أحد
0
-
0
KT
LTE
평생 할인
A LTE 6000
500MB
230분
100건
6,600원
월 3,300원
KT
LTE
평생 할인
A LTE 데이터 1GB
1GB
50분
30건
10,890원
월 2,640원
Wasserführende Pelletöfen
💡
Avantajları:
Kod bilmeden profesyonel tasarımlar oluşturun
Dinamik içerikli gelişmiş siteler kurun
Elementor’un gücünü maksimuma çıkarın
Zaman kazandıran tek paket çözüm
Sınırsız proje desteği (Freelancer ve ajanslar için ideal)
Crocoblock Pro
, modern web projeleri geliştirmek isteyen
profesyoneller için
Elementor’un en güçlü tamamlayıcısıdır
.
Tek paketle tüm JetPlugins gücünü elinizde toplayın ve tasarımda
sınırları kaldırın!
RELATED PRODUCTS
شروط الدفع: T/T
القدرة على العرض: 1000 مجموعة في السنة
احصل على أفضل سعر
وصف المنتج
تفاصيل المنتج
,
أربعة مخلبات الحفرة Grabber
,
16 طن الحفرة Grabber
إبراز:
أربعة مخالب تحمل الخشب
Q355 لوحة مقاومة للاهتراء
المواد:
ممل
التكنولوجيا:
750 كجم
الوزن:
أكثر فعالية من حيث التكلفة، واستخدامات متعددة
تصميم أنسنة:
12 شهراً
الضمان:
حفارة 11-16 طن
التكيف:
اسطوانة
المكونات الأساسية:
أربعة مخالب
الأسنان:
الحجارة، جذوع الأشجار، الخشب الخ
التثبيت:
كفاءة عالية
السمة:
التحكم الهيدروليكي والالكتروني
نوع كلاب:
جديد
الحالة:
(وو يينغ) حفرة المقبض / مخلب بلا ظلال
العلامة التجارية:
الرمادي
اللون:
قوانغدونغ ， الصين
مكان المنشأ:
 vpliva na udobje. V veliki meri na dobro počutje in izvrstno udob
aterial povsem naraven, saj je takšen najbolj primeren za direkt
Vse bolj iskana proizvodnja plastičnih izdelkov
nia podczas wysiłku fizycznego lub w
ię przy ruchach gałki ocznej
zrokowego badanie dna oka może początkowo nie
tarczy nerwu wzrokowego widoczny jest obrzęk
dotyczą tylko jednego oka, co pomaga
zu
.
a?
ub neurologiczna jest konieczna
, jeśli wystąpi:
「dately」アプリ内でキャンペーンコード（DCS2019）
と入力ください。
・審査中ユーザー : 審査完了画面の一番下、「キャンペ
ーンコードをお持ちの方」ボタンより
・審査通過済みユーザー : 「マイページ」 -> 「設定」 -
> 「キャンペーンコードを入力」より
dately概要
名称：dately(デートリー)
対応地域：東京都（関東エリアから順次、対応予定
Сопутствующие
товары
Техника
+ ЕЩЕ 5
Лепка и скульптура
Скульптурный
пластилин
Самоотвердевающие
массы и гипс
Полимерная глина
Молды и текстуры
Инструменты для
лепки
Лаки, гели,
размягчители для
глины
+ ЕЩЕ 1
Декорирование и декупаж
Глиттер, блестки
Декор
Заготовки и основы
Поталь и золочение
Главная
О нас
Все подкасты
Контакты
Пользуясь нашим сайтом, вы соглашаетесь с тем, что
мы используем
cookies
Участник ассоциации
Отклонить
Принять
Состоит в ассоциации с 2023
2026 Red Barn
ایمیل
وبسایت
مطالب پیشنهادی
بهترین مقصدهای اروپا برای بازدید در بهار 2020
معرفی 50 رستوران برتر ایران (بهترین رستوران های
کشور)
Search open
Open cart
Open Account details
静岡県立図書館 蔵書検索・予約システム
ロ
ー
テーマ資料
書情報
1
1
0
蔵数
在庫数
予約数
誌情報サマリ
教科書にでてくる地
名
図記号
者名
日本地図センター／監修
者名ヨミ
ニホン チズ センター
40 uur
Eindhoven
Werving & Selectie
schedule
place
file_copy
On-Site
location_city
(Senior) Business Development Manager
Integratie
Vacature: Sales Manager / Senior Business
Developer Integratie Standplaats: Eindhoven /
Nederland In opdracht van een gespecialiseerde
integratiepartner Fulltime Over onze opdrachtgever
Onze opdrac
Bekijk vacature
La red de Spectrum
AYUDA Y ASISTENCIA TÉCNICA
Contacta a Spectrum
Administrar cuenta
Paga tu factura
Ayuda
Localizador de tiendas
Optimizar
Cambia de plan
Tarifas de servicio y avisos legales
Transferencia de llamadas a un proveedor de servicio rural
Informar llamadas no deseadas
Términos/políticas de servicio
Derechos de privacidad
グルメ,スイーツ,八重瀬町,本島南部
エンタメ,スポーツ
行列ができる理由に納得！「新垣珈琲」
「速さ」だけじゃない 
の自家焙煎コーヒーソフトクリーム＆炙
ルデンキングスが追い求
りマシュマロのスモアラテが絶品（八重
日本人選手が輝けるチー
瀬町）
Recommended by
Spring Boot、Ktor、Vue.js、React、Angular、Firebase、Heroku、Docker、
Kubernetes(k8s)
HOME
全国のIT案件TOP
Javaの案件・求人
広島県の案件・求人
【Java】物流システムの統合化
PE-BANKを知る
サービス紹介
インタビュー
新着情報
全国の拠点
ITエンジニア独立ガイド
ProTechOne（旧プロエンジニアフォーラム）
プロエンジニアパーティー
++++++++
Work item
Would you set down all the lines above, exactly and in full?

Response
أحد
0
-
0
KT
LTE
평생 할인
A LTE 6000
500MB
230분
100건
6,600원
월 3,300원
KT
LTE
평생 할인
A LTE 데이터 1GB
1GB
50분
30건
10,890원
월 2,640원
Wasserführende Pelletöfen
💡
Avantajları:
Kod bilmeden profesyonel tasarımlar oluşturun
Dinamik içerikli gelişmiş siteler kurun
Elementor’un gücünü maksimuma çıkarın
Zaman kazandıran tek paket çözüm
Sınırsız proje desteği (Freelancer ve ajanslar için ideal)
Crocoblock Pro
, modern web projeleri geliştirmek isteyen
profesyoneller için
Elementor’un en güçlü tamamlayıcısıdır
.
Tek paketle tüm JetPlugins gücünü elinizde toplayın ve tasarımda
sınırları kaldırın!
RELATED PRODUCTS
شروط الدفع: T/T
القدرة على العرض: 1000 مجموعة في السنة
احصل على أفضل سعر
وصف المنتج
تفاصيل المنتج
,
أربعة مخلبات الحفرة Grabber
,
16 طن الحفرة Grabber
إبراز:
أربعة مخالب تحمل الخشب
Q355 لوحة مقاومة للاهتراء
المواد:
ممل
التكنولوجيا:
750 كجم
الوزن:
أكثر فعالية من حيث التكلفة، واستخدامات متعددة
تصميم أنسنة:
12 شهراً
الضمان:
حفارة 11-16 طن
التكيف:
اسطوانة
المكونات الأساسية:
أربعة مخالب
الأسنان:
الحجارة، جذوع الأشجار، الخشب الخ
التثبيت:
كفاءة عالية
السمة:
التحكم الهيدروليكي والالكتروني
نوع كلاب:
جديد
الحالة:
(وو يينغ) حفرة المقبض / مخلب بلا ظلال
العلامة التجارية:
الرمادي
اللون:
قوانغدونغ ， الصين
مكان المنشأ:
 vpliva na udobje. V veliki meri na dobro počutje in izvrstno udob
aterial povsem naraven, saj je takšen najbolj primeren za direkt
Vse bolj iskana proizvodnja plastičnih izdelkov
nia podczas wysiłku fizycznego lub w
ię przy ruchach gałki ocznej
zrokowego badanie dna oka może początkowo nie
tarczy nerwu wzrokowego widoczny jest obrzęk
dotyczą tylko jednego oka, co pomaga
zu
.
a?
ub neurologiczna jest konieczna
, jeśli wystąpi:
「dately」アプリ内でキャンペーンコード（DCS2019）
と入力ください。
・審査中ユーザー : 審査完了画面の一番下、「キャンペ
ーンコードをお持ちの方」ボタンより
・審査通過済みユーザー : 「マイページ」 -> 「設定」 -
> 「キャンペーンコードを入力」より
dately概要
名称：dately(デートリー)
対応地域：東京都（関東エリアから順次、対応予定
Сопутствующие
товары
Техника
+ ЕЩЕ 5
Лепка и скульптура
Скульптурный
пластилин
Самоотвердевающие
массы и гипс
Полимерная глина
Молды и текстуры
Инструменты для
лепки
Лаки, гели,
размягчители для
глины
+ ЕЩЕ 1
Декорирование и декупаж
Глиттер, блестки
Декор
Заготовки и основы
Поталь и золочение
Главная
О нас
Все подкасты
Контакты
Пользуясь нашим сайтом, вы соглашаетесь с тем, что
мы используем
cookies
Участник ассоциации
Отклонить
Принять
Состоит в ассоциации с 2023
2026 Red Barn
ایمیل
وبسایت
مطالب پیشنهادی
بهترین مقصدهای اروپا برای بازدید در بهار 2020
معرفی 50 رستوران برتر ایران (بهترین رستوران های
کشور)
Search open
Open cart
Open Account details
静岡県立図書館 蔵書検索・予約システム
ロ
ー
テーマ資料
書情報
1
1
0
蔵数
在庫数
予約数
誌情報サマリ
教科書にでてくる地
名
図記号
者名
日本地図センター／監修
者名ヨミ
ニホン チズ センター
40 uur
Eindhoven
Werving & Selectie
schedule
place
file_copy
On-Site
location_city
(Senior) Business Development Manager
Integratie
Vacature: Sales Manager / Senior Business
Developer Integratie Standplaats: Eindhoven /
Nederland In opdracht van een gespecialiseerde
integratiepartner Fulltime Over onze opdrachtgever
Onze opdrac
Bekijk vacature
La red de Spectrum
AYUDA Y ASISTENCIA TÉCNICA
Contacta a Spectrum
Administrar cuenta
Paga tu factura
Ayuda
Localizador de tiendas
Optimizar
Cambia de plan
Tarifas de servicio y avisos legales
Transferencia de llamadas a un proveedor de servicio rural
Informar llamadas no deseadas
Términos/políticas de servicio
Derechos de privacidad
グルメ,スイーツ,八重瀬町,本島南部
エンタメ,スポーツ
行列ができる理由に納得！「新垣珈琲」
「速さ」だけじゃない 
の自家焙煎コーヒーソフトクリーム＆炙
ルデンキングスが追い求
りマシュマロのスモアラテが絶品（八重
日本人選手が輝けるチー
瀬町）
Recommended by
Spring Boot、Ktor、Vue.js、React、Angular、Firebase、Heroku、Docker、
Kubernetes(k8s)
HOME
全国のIT案件TOP
Javaの案件・求人
広島県の案件・求人
【Java】物流システムの統合化
PE-BANKを知る
サービス紹介
インタビュー
新着情報
全国の拠点
ITエンジニア独立ガイド
ProTechOne（旧プロエンジニアフォーラム）
プロエンジニアパーティー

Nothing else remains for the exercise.